As an opponent of big-government conservatism, I’d like to believe that there is a politically significant group of libertarian voters ready to punish both parties for pandering to the more statist elements of their bases. But Boaz and Kirby don’t quite convince me.
For starters, there is the problem of definitions. Is someone who is fiscally conservative but socially liberal necessarily a libertarian? A libertarian may favor keeping embryonic stem-cell research legal but a social liberal wants fund it with taxpayer dollars. A libertarian may favor abolishing sodomy laws but a social liberal wants to use government power to prevent private discrimination against homosexuals. (See John Tabin’s recent liberaltarians column.)
That’s just the social issues. Some self-described fiscal conservatives favor tax increases, and in some cases even higher marginal rates, to balance the budget. Others would be willing to tolerate deficit-financed tax cuts. Which of these positions is libertarian?

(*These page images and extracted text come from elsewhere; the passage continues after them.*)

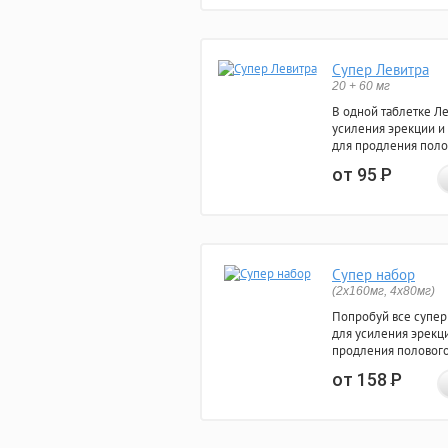
Супер Левитра
20 + 60 мг
В одной таблетке Л
усиления эрекции и
для продления поло
от 95
Р
Супер набор
(2х160мг, 4х80мг)
Попробуй все супер
для усиления эрекц
продления полового
от 158
Р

Definitions aside, do libertarians really play a pivotal electoral role? According to Boaz and Kirby, George W. Bush did much better with libertarians in 2000 than in 2004. But he did better with the electorate as a whole in the second election. GOP congressional candidates did 24 points worse among libertarians in 2006 than 2002. But Republicans actually did better with libertarians in 2006, when they lost the electorate as a whole, than in 2004, when they gained seats. And despite the swings big-government conservatism has apparently caused, Republicans continue to win the libertarian vote by double-digit margins.
What am I missing?
UPDATE: The other day on The Corner, Ramesh Ponnuru also noticed that libertarians seem to have swung slightly more Republican this year compared to 2004. Today, he posts an update from David Kirby saying that the sample sizes are too small to make that claim with any confidence. That doesn’t affect my points much, but it’s worth noting.